Sumado a esto la derogación de las leyes de la impunidad y la justa condena a los asesinos de nuestros compañeros en la última dictadura, la ley de Medios y muchas otras que marcan un claro rumbo de restitución de los derechos individuales y colectivos perdidos en la década neoliberal de los noventa. Apostamos a profundizar este modelo y a seguir recuperando estos derechos con más distribución de la riqueza. En nuestro accionar, no seremos nunca instrumentos de los oportunistas ni de los poderosos que, nostálgicos de ese pasado nefasto, nos quieren retrotraer a ese momento de la historia al que no queremos volver. Seguimos reclamando la necesidad de elevar el piso para el cálculo del Mínimo No Imponible e incluir en el cobro de las asignaciones familiares a todos los trabajadores. Pero así como decimos esto expresamos que para estos sindicatos la situación de los trabajadores no registrados y la de aquellos que no llegan ni a percibir el Salario Mínimo Vital y Móvil, sigue siendo nuestra prioridad.

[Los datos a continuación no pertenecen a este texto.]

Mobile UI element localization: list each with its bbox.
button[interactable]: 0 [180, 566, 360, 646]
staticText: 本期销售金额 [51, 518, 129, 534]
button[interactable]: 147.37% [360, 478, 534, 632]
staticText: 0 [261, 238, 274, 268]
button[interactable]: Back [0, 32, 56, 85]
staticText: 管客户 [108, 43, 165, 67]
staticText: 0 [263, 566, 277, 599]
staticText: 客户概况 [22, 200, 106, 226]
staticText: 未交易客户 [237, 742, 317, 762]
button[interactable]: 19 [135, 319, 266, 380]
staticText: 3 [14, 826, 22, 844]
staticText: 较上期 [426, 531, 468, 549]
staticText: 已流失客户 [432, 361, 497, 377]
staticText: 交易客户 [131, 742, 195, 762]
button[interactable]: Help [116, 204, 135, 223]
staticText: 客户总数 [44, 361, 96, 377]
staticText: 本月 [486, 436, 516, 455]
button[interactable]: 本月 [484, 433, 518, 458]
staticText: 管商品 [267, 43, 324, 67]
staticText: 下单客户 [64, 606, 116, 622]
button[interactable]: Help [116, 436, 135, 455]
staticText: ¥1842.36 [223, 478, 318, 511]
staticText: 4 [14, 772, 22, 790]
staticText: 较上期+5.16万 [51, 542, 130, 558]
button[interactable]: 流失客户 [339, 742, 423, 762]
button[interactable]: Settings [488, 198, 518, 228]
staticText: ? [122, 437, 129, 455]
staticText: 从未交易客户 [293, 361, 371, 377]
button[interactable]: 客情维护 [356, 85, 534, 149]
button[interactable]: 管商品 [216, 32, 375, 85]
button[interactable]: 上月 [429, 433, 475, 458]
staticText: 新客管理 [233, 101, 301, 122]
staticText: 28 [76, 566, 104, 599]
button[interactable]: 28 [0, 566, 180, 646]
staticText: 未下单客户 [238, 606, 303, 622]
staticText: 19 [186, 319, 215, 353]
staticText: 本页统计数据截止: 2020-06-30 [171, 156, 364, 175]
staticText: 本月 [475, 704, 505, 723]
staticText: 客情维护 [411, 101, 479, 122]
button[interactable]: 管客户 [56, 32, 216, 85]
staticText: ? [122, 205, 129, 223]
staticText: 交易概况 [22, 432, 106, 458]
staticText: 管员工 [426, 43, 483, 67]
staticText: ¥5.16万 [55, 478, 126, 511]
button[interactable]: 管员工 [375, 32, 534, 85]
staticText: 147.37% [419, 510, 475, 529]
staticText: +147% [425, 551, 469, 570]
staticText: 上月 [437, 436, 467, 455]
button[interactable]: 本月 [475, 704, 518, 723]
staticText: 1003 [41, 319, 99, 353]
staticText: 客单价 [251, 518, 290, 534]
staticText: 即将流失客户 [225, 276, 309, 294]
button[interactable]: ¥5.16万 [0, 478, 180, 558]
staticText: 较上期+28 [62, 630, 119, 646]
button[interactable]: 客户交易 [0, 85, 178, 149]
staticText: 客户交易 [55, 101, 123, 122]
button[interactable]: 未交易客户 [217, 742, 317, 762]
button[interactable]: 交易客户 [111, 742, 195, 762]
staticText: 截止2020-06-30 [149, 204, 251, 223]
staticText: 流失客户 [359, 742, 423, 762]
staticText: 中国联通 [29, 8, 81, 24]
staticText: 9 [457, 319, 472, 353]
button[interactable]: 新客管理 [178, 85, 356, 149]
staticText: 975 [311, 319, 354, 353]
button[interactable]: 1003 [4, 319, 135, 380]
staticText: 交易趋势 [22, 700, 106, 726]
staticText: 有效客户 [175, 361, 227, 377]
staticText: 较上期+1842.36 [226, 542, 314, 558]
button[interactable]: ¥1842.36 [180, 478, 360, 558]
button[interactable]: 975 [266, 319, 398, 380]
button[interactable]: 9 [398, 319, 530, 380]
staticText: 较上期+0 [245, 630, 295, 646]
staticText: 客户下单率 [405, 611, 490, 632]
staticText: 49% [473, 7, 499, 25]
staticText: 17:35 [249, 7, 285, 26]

Dicho esto expresamos que ninguna de las organizaciones de nuestra Central ha delegado la facultad de formular reclamos y no nos representan quienes pretenden arrogarse la potestad de discutir en nombre de todos los trabajadores. Por ello no nos sumamos a medidas de fuerza que se sacan de la galera y que pretenden empujar a los trabajadores a una confrontación contra un Gobierno cuyas políticas posibilitaron recuperar banderas históricas de la lucha de los trabajadores contra el modelo neoliberal.
Por estas razones no adherimos ni convocamos a medida de fuerza alguna que, llevando como portaestandarte consignas que son sentidas por los trabajadores, apunten a desestabilizar al gobierno que ha sido ratificado hace pocos meses por más de la mitad de los electores.
Desde nuestro lugar seguiremos peleando por un nuevo modelo sindical basado en la libertad y democracia de los trabajadores, por las conquistas de nuestra clase y para evitar que las consecuencias de esta crisis gigantesca, que azota a los pueblos del primer mundo, se traslade a nuestros países con políticas de ajuste o fórmulas devaluatorias que hoy pretenden imponer los grandes grupos económicos. No estamos dispuestos a eso, ni mucho menos, a permanecer impasibles ante los intentos de desgastar a este Gobierno que representa los intereses populares”.